No obstante, y aunque el Poder Judicial considera que se mantienen suficientes garantías del derecho a la tutela judicial efectiva, mantiene las recomendaciones sobre control judicial a partir de 72 horas de detención de un inmigrante para su retorno. En este punto, matizó que se mantiene alguna referencia a la actuación del Ministerio del Interior en la detención de inmigrantes, aunque afirmó que no se incide mucho en ello, mientras que el informe de la Comisión de Estudios aludía a un excesivo arbitrio de este Departamento. También requieren que se motiven las denegaciones de todo tipo de visados.
ACUERDOS DE TAMPERE
Asimismo, Varela explicó que el CGPJ constata que la Ley en vigor atribuye a los extranjeros, con independencia de su situación administrativa, derechos y libertades en condiciones de igualdad con los españoles, mientras que el anteproyecto de reforma condiciona el disfrute de derechos a la legalidad del inmigrantes, de acuerdo con los compromisos de Tampere. En cualquier caso, señaló que no compete a este órgano determinar la constitucionalidad o no de las leyes sino al Tribunal Constitucional y que además éste no se ha pronunciado tampoco sobre la constitucionalidad o no de la Ley de 1985.
Igualmente, destacó como aspectos positivos del texto las medidas destinadas a la persecución de inmigración ilegal, especialmente contra las mafias, y que se mantenga como causa de renovación de permiso que el extranjero este percibiendo el subsidio de desempleo.
"El CGPJ valora muy positivamente la regulación de la tutela judicial efectiva y la asistencia letrada, así como la referencia a la Comunidad Autónoma de Canarias y su posibilidad de elevar propuestas al Gobierno en materia de inmigración", comentó.
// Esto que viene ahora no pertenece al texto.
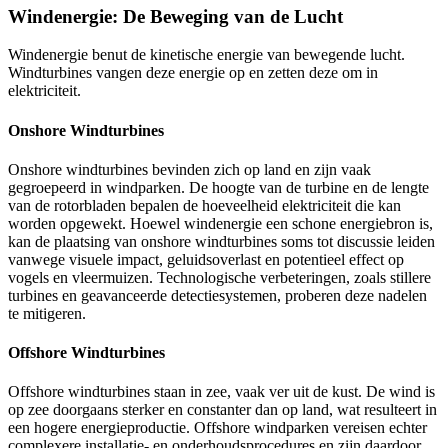
Windenergie: De Beweging van de Lucht
Windenergie benut de kinetische energie van bewegende lucht.
Windturbines vangen deze energie op en zetten deze om in
elektriciteit.
Onshore Windturbines
Onshore windturbines bevinden zich op land en zijn vaak
gegroepeerd in windparken. De hoogte van de turbine en de lengte
van de rotorbladen bepalen de hoeveelheid elektriciteit die kan
worden opgewekt. Hoewel windenergie een schone energiebron is,
kan de plaatsing van onshore windturbines soms tot discussie leiden
vanwege visuele impact, geluidsoverlast en potentieel effect op
vogels en vleermuizen. Technologische verbeteringen, zoals stillere
turbines en geavanceerde detectiesystemen, proberen deze nadelen
te mitigeren.
Offshore Windturbines
Offshore windturbines staan in zee, vaak ver uit de kust. De wind is
op zee doorgaans sterker en constanter dan op land, wat resulteert in
een hogere energieproductie. Offshore windparken vereisen echter
complexere installatie- en onderhoudsprocedures en zijn daardoor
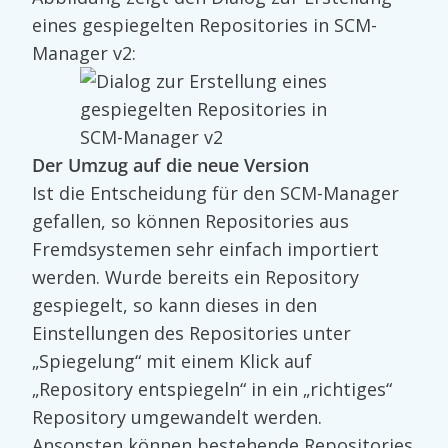
eines gespiegelten Repositories in SCM-
Manager v2:
Der Umzug auf die neue Version
Ist die Entscheidung für den SCM-Manager
gefallen, so können Repositories aus
Fremdsystemen sehr einfach importiert
werden. Wurde bereits ein Repository
gespiegelt, so kann dieses in den
Einstellungen des Repositories unter
„Spiegelung“ mit einem Klick auf
„Repository entspiegeln“ in ein „richtiges“
Repository umgewandelt werden.
Ansonsten können bestehende Repositories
El informe, cuya redacción definitiva se conocerá mañana, advierte que la reforma no recoge adecuadamente el procedimiento de expulsión y le sugiere que este procedimiento se acuerde en el seno de un procedimiento administrativo con todas las garantías. Asimismo, recomienda considerar siempre como excepcional la denegación de visados por reagrupación familiar, e incluir dentro de los hijos reagrupables a los mayores de 18 años dependientes económicamente del extranjero residente.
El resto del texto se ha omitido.